● **WHAT NEEDS TO BE DONE**: If a line of the material holds the string "marketplace", it counts; report the number of such lines alone.

● **STORED DATA**:
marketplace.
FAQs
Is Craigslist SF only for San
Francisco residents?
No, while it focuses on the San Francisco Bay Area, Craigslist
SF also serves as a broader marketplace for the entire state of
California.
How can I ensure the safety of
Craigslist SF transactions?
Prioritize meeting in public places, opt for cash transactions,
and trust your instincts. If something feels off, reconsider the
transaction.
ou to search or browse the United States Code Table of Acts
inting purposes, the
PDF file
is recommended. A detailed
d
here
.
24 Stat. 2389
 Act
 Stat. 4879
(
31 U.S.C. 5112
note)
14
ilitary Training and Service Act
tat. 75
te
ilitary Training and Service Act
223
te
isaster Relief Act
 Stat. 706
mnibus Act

--

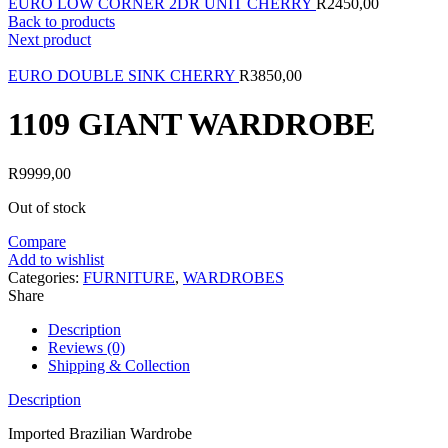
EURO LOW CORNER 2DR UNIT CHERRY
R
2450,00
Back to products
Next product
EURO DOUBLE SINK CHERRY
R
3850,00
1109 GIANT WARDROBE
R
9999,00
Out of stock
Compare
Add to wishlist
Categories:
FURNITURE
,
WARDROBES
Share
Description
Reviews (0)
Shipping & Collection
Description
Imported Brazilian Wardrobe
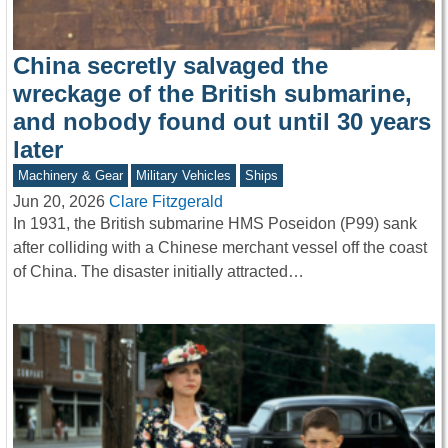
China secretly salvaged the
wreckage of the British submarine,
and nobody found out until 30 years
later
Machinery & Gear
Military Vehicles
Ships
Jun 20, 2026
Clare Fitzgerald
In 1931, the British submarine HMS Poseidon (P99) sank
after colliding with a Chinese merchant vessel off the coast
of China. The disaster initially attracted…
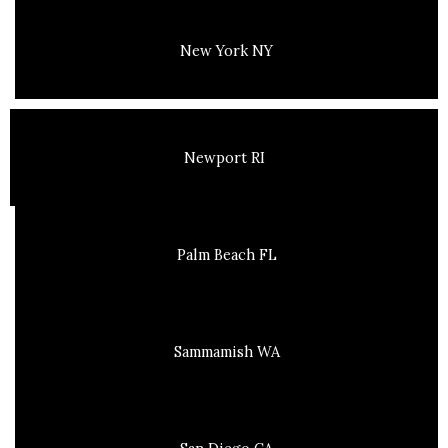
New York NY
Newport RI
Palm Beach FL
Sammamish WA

...

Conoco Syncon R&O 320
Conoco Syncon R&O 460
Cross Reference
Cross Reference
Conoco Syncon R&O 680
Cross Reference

● **OUTPUT FOR THIS EXERCISE**: 2